■ **Problem statement**: Given the records below, the lines starting at the line with "Le studio imagine" and ending at the line with "раньше, этот день сделали сокращенным." should be output exactly, both end lines kept and pictures left out.

■ **The data**:
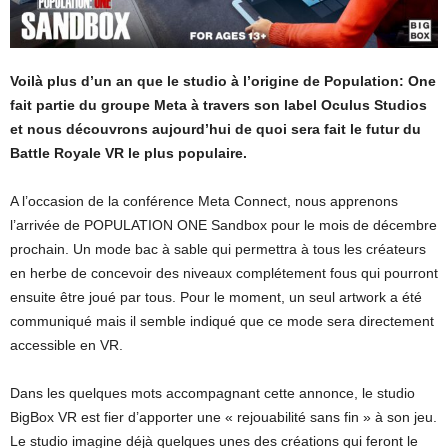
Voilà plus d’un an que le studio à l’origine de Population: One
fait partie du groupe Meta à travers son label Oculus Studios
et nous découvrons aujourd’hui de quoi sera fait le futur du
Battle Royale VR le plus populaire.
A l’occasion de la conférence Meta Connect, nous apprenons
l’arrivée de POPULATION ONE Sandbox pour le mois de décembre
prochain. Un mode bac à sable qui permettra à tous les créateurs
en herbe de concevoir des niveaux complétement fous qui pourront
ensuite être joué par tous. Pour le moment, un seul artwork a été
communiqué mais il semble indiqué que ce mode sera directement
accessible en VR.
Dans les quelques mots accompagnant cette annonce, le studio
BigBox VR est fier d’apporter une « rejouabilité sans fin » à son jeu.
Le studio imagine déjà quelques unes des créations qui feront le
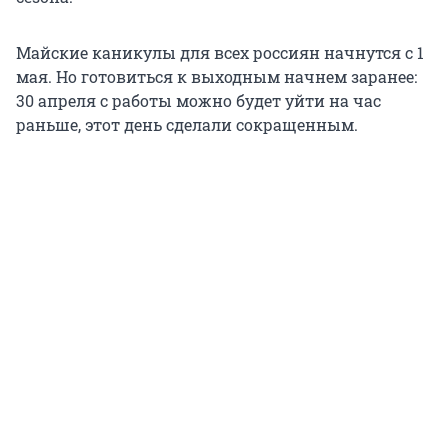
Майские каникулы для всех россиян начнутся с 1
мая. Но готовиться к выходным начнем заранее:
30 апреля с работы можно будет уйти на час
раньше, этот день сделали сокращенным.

--

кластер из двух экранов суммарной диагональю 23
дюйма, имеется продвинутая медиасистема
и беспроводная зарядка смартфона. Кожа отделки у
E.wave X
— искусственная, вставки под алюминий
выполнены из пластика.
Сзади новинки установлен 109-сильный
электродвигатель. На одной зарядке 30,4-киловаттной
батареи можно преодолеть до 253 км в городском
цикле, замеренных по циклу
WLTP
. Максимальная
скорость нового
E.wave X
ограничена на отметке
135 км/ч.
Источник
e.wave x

* * *

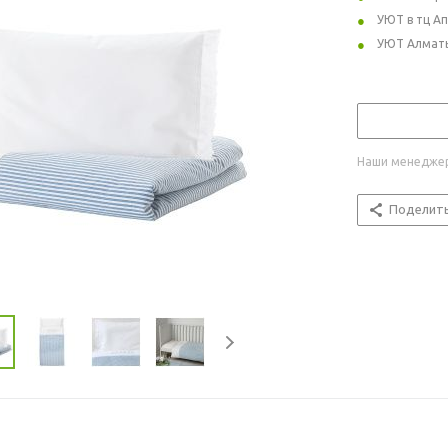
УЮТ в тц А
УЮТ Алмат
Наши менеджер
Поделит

■ **Response to this task**:
Le studio imagine déjà quelques unes des créations qui feront le
Майские каникулы для всех россиян начнутся с 1
мая. Но готовиться к выходным начнем заранее:
30 апреля с работы можно будет уйти на час
раньше, этот день сделали сокращенным.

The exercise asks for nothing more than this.